LCS Group of Companies, also known as LCS Holdings Inc., is a Philippine conglomerate. The LCS Group is founded by Filipino politician Luis Crisologo Singson who serves as its chairman.

Ventures

Aviation
The LCS Group operates a charter airline known as Platinum Skies, which was incorporated in 2013.

Energy and mining
Satrap Mining Corporation is a subsidiary under the LCS Group founded in 2014. It operates and manages renewable energy power plants mostly in Ilocos Sur. It also has a partnership with Philippine National Oil Company (PNOC) regarding the exploration of use of renewable energy for off-grid areas.

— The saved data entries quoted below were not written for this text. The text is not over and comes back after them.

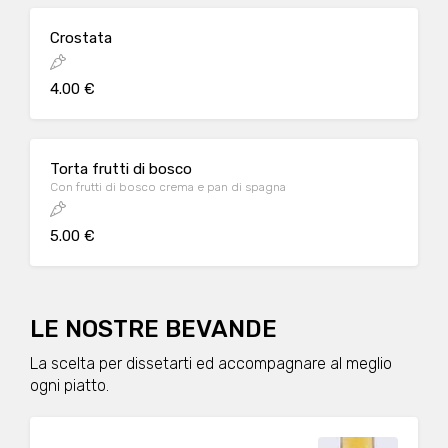
Crostata
4.00 €
Torta frutti di bosco
Con frutti di bosco crema e pan di spagna
5.00 €
LE NOSTRE BEVANDE
La scelta per dissetarti ed accompagnare al meglio
ogni piatto.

Satrap Mining Corporation is a subsidiary under the LCS Group engaged in mining. It was established in 2014.

Finance
Through HalloHallo Skylark Lending, Corp., the LCS Group runs a loaning service known as Casha.

Telecommunications
The LCS Group through Gracia Telecoms provides telecommunications services in Mindanao. In 2018, the LCS Group expressed interest to participate in a government-sanctioned bidding which would enable it to become the third major telecommunications provider in the Philippines alongside Globe Telecom and Smart–PLDT. The conglomerate formed a consortium called Sears Telecom with TierOne Communications International. TierOne is backed by Chinese firm Fujian Torch Electron Technology, Singaporean company Miller Pte. Ltd., and Cambodia-based Southeast Asia Telecom. The consortium touted itself as the only bidder planning to use satellite internet access by deploying portable Wi-Fi hotspots connected via satellite. LCS was not among the three entrants to the bidding, which was eventually won by Mislatel, which renamed themselves as Dito Telecommunity.

Events
The LCS Group spent $15 million to host the 2016 Miss Universe pageant in the Philippines in January 2017, around $12 million alone spent to secure the hosting rights from the Miss Universe Organization.